The abstract also says “After compiling existing data on DRD4 allele frequencies of 2,320 individuals from 39 populations and on the migration pattern of these groups, we found that, compared to sedentary populations, migratory populations showed a higher proportion of long alleles for DRD4.”
A correlation of .85 was found with km traveled and rate of DRD4 allele frequency distributions, which support the hypothesis. Nomadic populations had a 10.4 percent higher rate of DRD4 long alleles than sedentary ones.
Here is a blog post talking about the DRD4-7 genes and how they are involved with dopamine levels in the brain and have to do with motivation and behavior.
It cites a researcher saying that the gene occurs in populations that migrated first and furthest out of Africa are more likely to have the gene.
Another blog talks about how Africans with the 4R allele stayed in Africa whereas those with the 7R left and explored the world.
Research has found that it’s easier for the 2R allele to mutate into a 7R allele than for a 7R allele to mutate back to a 4R allele.
So it’s thought that those who emigrated but remained closer to Africa, such as Asia, lost the behavior to explore and settled rather than explore the Americas (which Siberians did do, who eventually became Indians. I would assume that they would have a higher prevalence of this gene, being as they migrated to the Americas while the Africans stayed in Africa, as well as Indians being the furthest genetically from Africans, it also makes sense there). Also saying that those who emigrated to Asia had the 7R, but stayed and it mutated to the 2R over time.
It says looking at the global prevalence of certain allele frequencies, the 4R is more common in Africa, the 2R in Asia, the 7R in the Americas (mostly South), supporting the theory for the 7R allele being the cause for global expansion and positive selection.
Found this article talking about how the DRD4 allele is a role “in the escalation of substance use during adolescence and potential for an enhanced understanding of early-onset substance use.” and those with the 7R allele “Supporting the differential susceptibility to parenting hypothesis, the results suggest a greater preventive effect for youths carrying a 7-repeat allele”.

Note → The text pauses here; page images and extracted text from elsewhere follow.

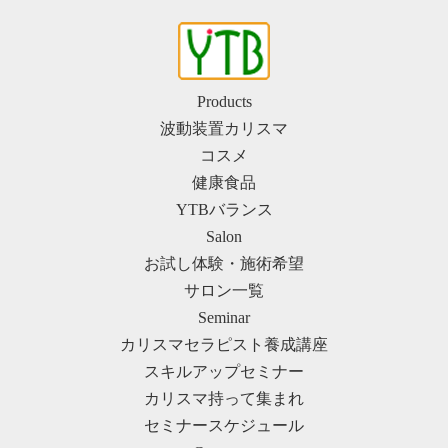
Products
波動装置カリスマ
コスメ
健康食品
YTBバランス
Salon
お試し体験・施術希望
サロン一覧
Seminar
カリスマセラピスト養成講座
スキルアップセミナー
カリスマ持って集まれ
セミナースケジュール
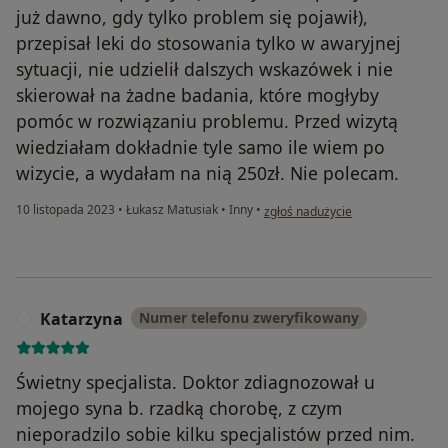
już dawno, gdy tylko problem się pojawił),
przepisał leki do stosowania tylko w awaryjnej
sytuacji, nie udzielił dalszych wskazówek i nie
skierował na żadne badania, które mogłyby
pomóc w rozwiązaniu problemu. Przed wizytą
wiedziałam dokładnie tyle samo ile wiem po
wizycie, a wydałam na nią 250zł. Nie polecam.
w opinii użytkownika M
10 listopada 2023
•
Łukasz Matusiak
•
Inny
•
zgłoś nadużycie
Katarzyna
Numer telefonu zweryfikowany
K
Świetny specjalista. Doktor zdiagnozował u
mojego syna b. rzadką chorobę, z czym
nieporadzilo sobie kilku specjalistów przed nim.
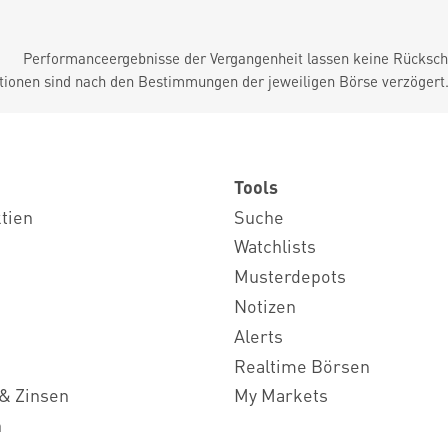
Performanceergebnisse der Vergangenheit lassen keine Rückschl
tionen sind nach den Bestimmungen der jeweiligen Börse verzögert
Tools
ktien
Suche
Watchlists
Musterdepots
Notizen
Alerts
Realtime Börsen
& Zinsen
My Markets
n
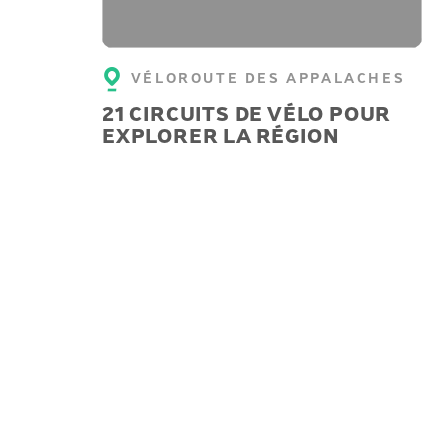
VÉLOROUTE DES APPALACHES
21 CIRCUITS DE VÉLO POUR
EXPLORER LA RÉGION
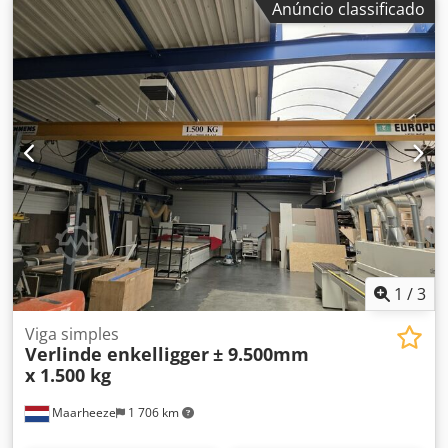
Anúncio classificado
Rkhjpfx Adwjf - Capacidade de carga: de 750 a 3200 kg -
Comprimento da corrente: 1,0 a 2,5 m - Preço/venda:
conjunto completo - Em grande parte funcional -
Dimensões: 1200/800/H600 mm - Peso incluindo
embalagem: 600 kg
1
/
3
Viga simples
Verlinde enkelligger
± 9.500mm
x 1.500 kg
Maarheeze
1 706 km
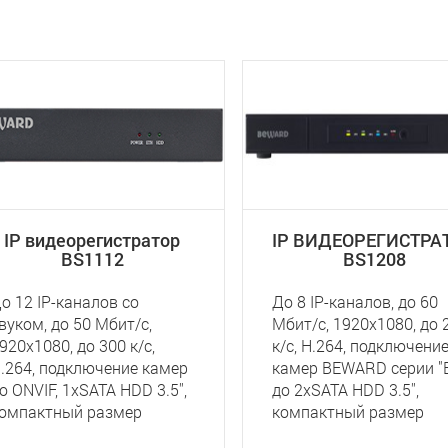
IP видеорегистратор
IP ВИДЕОРЕГИСТРА
BS1112
BS1208
о 12 IP-каналов со
До 8 IP-каналов, до 60
вуком, до 50 Мбит/с,
Мбит/с, 1920х1080, до 
920х1080, до 300 к/с,
к/с, Н.264, подключение
.264, подключение камер
камер BEWARD серии "B
о ONVIF, 1хSATA HDD 3.5'',
до 2хSATA HDD 3.5'',
омпактный размер
компактный размер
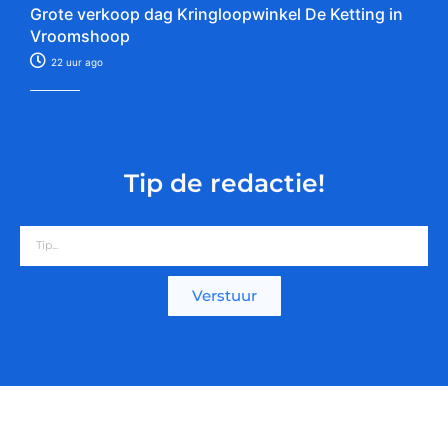
Grote verkoop dag Kringloopwinkel De Ketting in
Vroomshoop
22 uur ago
Tip de redactie!
Verstuur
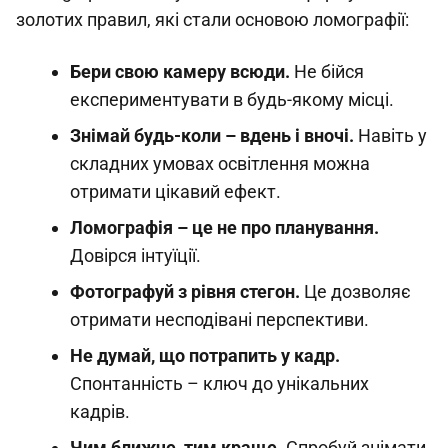
золотих правил, які стали основою ломографії:
Бери свою камеру всюди.
Не бійся
експериментувати в будь-якому місці.
Знімай будь-коли – вдень і вночі.
Навіть у
складних умовах освітлення можна
отримати цікавий ефект.
Ломографія – це не про планування.
Довірся інтуїції.
Фотографуй з рівня стегон.
Це дозволяє
отримати несподівані перспективи.
Не думай, що потрапить у кадр.
Спонтанність – ключ до унікальних
кадрів.
Чим ближче, тим краще.
Спробуй знімати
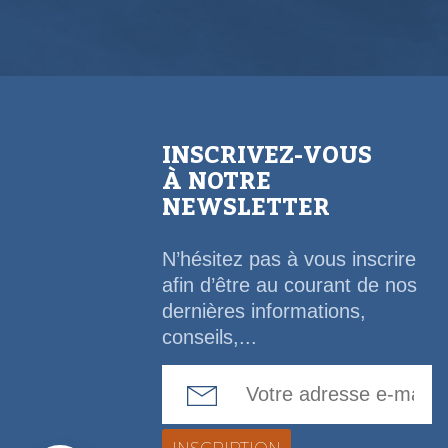
INSCRIVEZ-VOUS
À NOTRE
NEWSLETTER
N’hésitez pas à vous inscrire
afin d’être au courant de nos
dernières informations,
conseils,...
Email Address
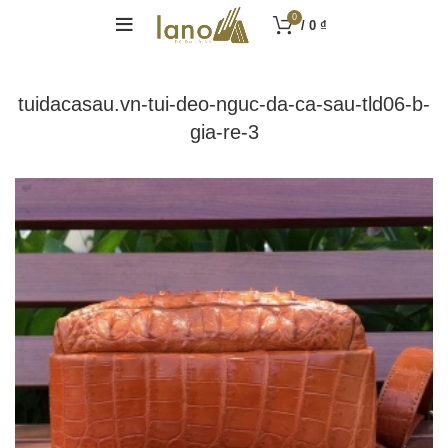
0
/
0
₫
tuidacasau.vn-tui-deo-nguc-da-ca-sau-tld06-b-
gia-re-3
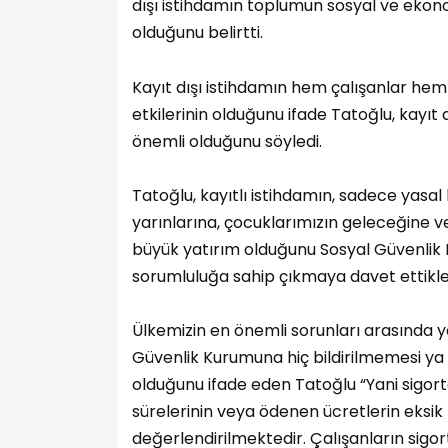
dışı istihdamın toplumun sosyal ve ekon
olduğunu belirtti.
Kayıt dışı istihdamın hem çalışanlar hem
etkilerinin olduğunu ifade Tatoğlu, kayı
önemli olduğunu söyledi.
Tatoğlu, kayıtlı istihdamın, sadece yasal 
yarınlarına, çocuklarımızın geleceğine ve
büyük yatırım olduğunu Sosyal Güvenlik 
sorumluluğa sahip çıkmaya davet ettikleri
Ülkemizin en önemli sorunları arasında ye
Güvenlik Kurumuna hiç bildirilmemesi ya d
olduğunu ifade eden Tatoğlu “Yani sigort
sürelerinin veya ödenen ücretlerin eksik b
değerlendirilmektedir. Çalışanların sigor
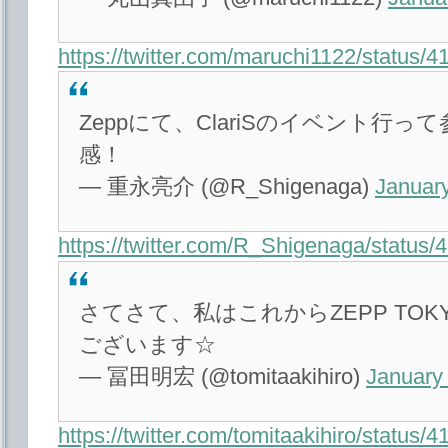
https://twitter.com/maruchi1122/status
Zeppにて、ClariSのイベント行
感！
— 重永亮介 (@R_Shigenaga)
January
https://twitter.com/R_Shigenaga/statu
さてさて、私はこれからZEPP TOKY
ございます☆
— 冨田明宏 (@tomitaakihiro)
January
https://twitter.com/tomitaakihiro/statu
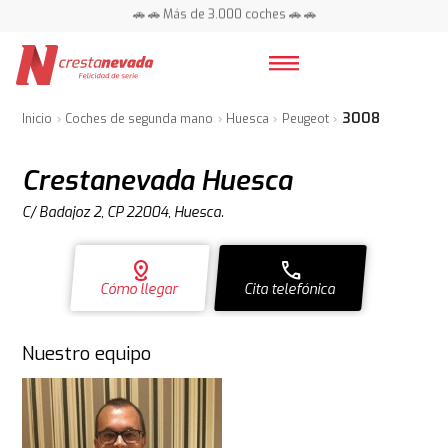
📍 Centros en toda España ⭐
🚗 🚗 Más de 3.000 coches 🚗 🚗
📍 Centros en toda España ⭐
3008
Inicio
Coches de segunda mano
Huesca
Peugeot
Crestanevada Huesca
C/ Badajoz 2, CP 22004, Huesca.
distance
call
Cómo llegar
Cita telefónica
Nuestro equipo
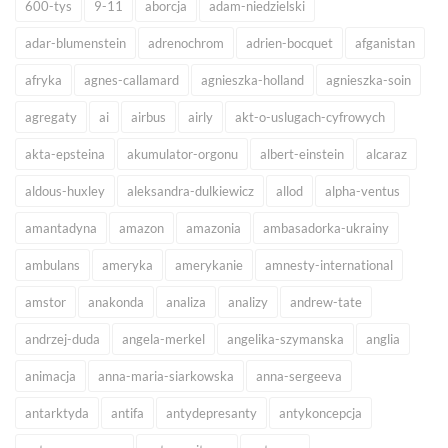
600-tys
9-11
aborcja
adam-niedzielski
adar-blumenstein
adrenochrom
adrien-bocquet
afganistan
afryka
agnes-callamard
agnieszka-holland
agnieszka-soin
agregaty
ai
airbus
airly
akt-o-uslugach-cyfrowych
akta-epsteina
akumulator-orgonu
albert-einstein
alcaraz
aldous-huxley
aleksandra-dulkiewicz
allod
alpha-ventus
amantadyna
amazon
amazonia
ambasadorka-ukrainy
ambulans
ameryka
amerykanie
amnesty-international
amstor
anakonda
analiza
analizy
andrew-tate
andrzej-duda
angela-merkel
angelika-szymanska
anglia
animacja
anna-maria-siarkowska
anna-sergeeva
antarktyda
antifa
antydepresanty
antykoncepcja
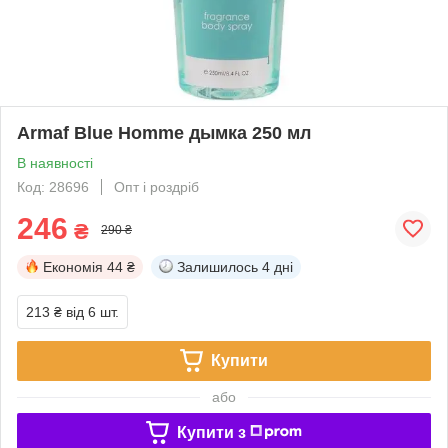
Armaf Blue Homme дымка 250 мл
В наявності
Код: 28696
Опт і роздріб
246
₴
290 ₴
Економія
44 ₴
Залишилось
4 дні
213 ₴
від 6 шт.
Купити
або
Купити з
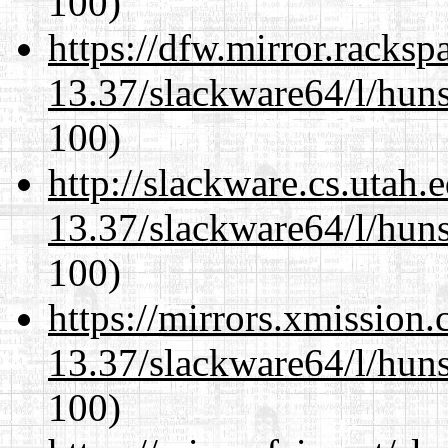
100)
https://dfw.mirror.racks
13.37/slackware64/l/huns
100)
http://slackware.cs.utah
13.37/slackware64/l/huns
100)
https://mirrors.xmission
13.37/slackware64/l/huns
100)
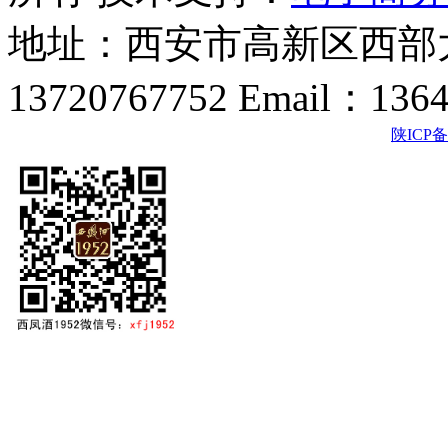
地址：西安市高新区西部大
13720767752 Email：136
陕ICP备2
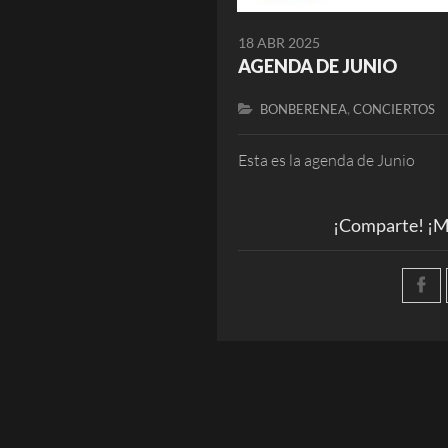
18 ABR 2025
AGENDA DE JUNIO
,
BONBERENEA
CONCIERTOS
Esta es la agenda de Junio
¡Comparte! ¡M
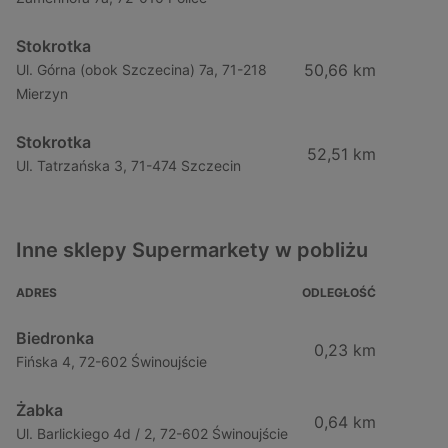
Stokrotka
50,66 km
Ul. Górna (obok Szczecina) 7a, 71-218
Mierzyn
Stokrotka
52,51 km
Ul. Tatrzańska 3, 71-474 Szczecin
Inne sklepy Supermarkety w pobliżu
ADRES
ODLEGŁOŚĆ
Biedronka
0,23 km
Fińska 4, 72-602 Świnoujście
Żabka
0,64 km
Ul. Barlickiego 4d / 2, 72-602 Świnoujście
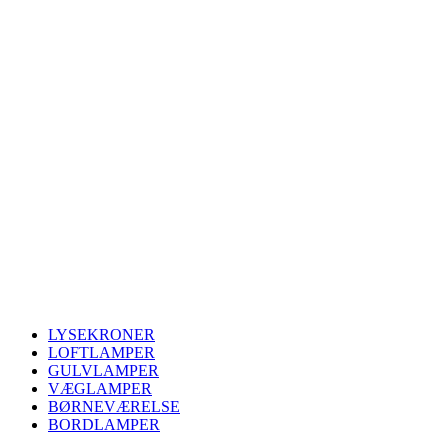
LYSEKRONER
LOFTLAMPER
GULVLAMPER
VÆGLAMPER
BØRNEVÆRELSE
BORDLAMPER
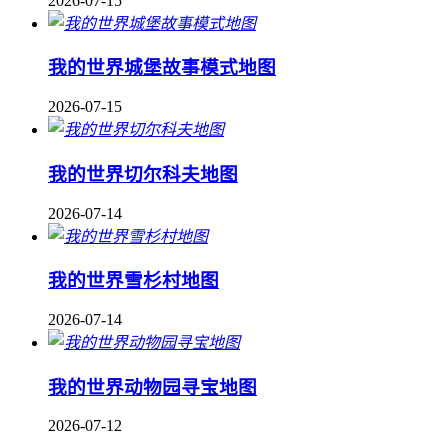
2026-07-15
我的世界城堡故事模式地图
2026-07-15
我的世界切尔科夫地图
2026-07-14
我的世界雪杉村地图
2026-07-14
我的世界动物园寻宝地图
2026-07-12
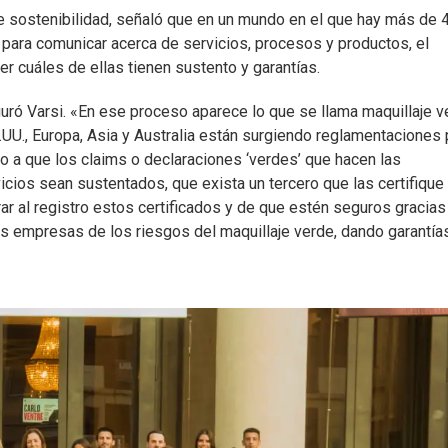
de sostenibilidad, señaló que en un mundo en el que hay más de 
 para comunicar acerca de servicios, procesos y productos, el
 cuáles de ellas tienen sustento y garantías.
uró Varsi. «En ese proceso aparece lo que se llama maquillaje v
UU., Europa, Asia y Australia están surgiendo reglamentaciones 
o a que los claims o declaraciones ‘verdes’ que hacen las
ios sean sustentados, que exista un tercero que las certifique 
rar al registro estos certificados y de que estén seguros gracias
las empresas de los riesgos del maquillaje verde, dando garantía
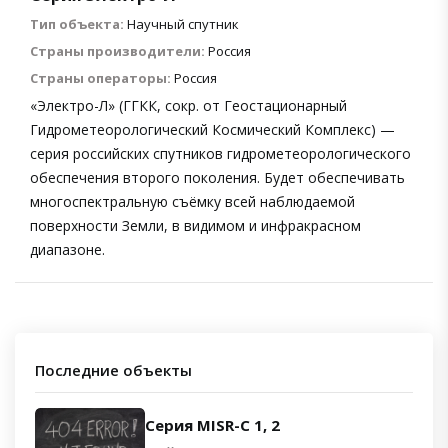
Тип объекта:
Научный спутник
Страны производители:
Россия
Страны операторы:
Россия
«Электро-Л» (ГГКК, сокр. от Геостационарный
Гидрометеорологический Космический Комплекс) —
серия российских спутников гидрометеорологического
обеспечения второго поколения. Будет обеспечивать
многоспектральную съёмку всей наблюдаемой
поверхности Земли, в видимом и инфракрасном
диапазоне.
Последние объекты
Серия MISR-C 1, 2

This NatGeo article says “Most provocatively, several studies tie 7R to human migration. The first large genetic study to do so, led by Chuansheng Chen of the University of California, Irvine in 1999, found 7R more common in present-day migratory cultures than in settled ones. A larger, more statistically rigorous 2011 study supported this, finding that 7R, along with another variant named 2R, tends to be found more frequently than you would expect by chance in populations whose ancestors migrated longer distances after they moved out of Africa. Neither study necessarily means that the 7R form of the gene actually made those ancestors especially restless; you’d have to have been around back then to test that premise with certainty. But both studies support the idea that a nomadic lifestyle selects for the 7R variant.”
All in all, this shows a genetic reason WHY the migration OoA began. It’s very telling that the DDR7 allele first arose when we migrated OoA.